Please restate exactly the lines from the one holding "Xà đu cho bé mẫu 2" to the end of the material, including both ends and excluding every picture.
* * *
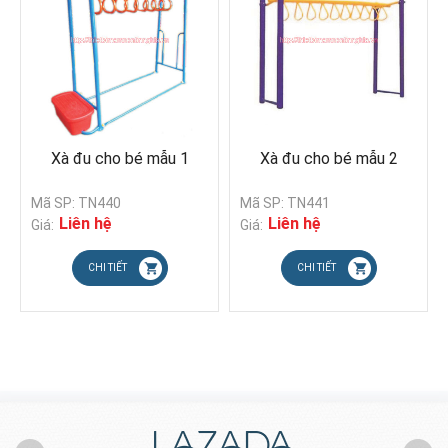
Xà đu cho bé mẫu 1
Xà đu cho bé mẫu 2
Mã SP: TN440
Mã SP: TN441
Liên hệ
Liên hệ
Giá:
Giá:
CHI TIẾT
CHI TIẾT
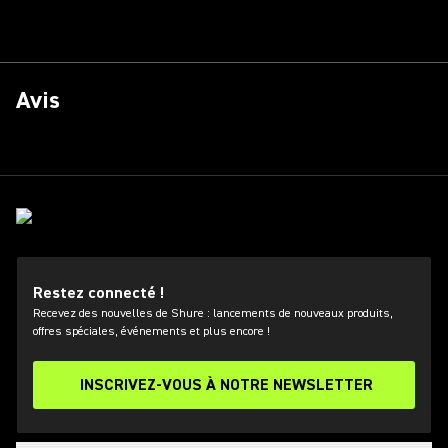
Avis
Restez connecté !
Recevez des nouvelles de Shure : lancements de nouveaux produits,
offres spéciales, événements et plus encore !
INSCRIVEZ-VOUS À NOTRE NEWSLETTER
* * *
*RESPONSE*.
Xà đu cho bé mẫu 2
Mã SP: TN440
Mã SP: TN441
Liên hệ
Liên hệ
Giá:
Giá:
CHI TIẾT
CHI TIẾT
Avis
Restez connecté !
Recevez des nouvelles de Shure : lancements de nouveaux produits,
offres spéciales, événements et plus encore !
INSCRIVEZ-VOUS À NOTRE NEWSLETTER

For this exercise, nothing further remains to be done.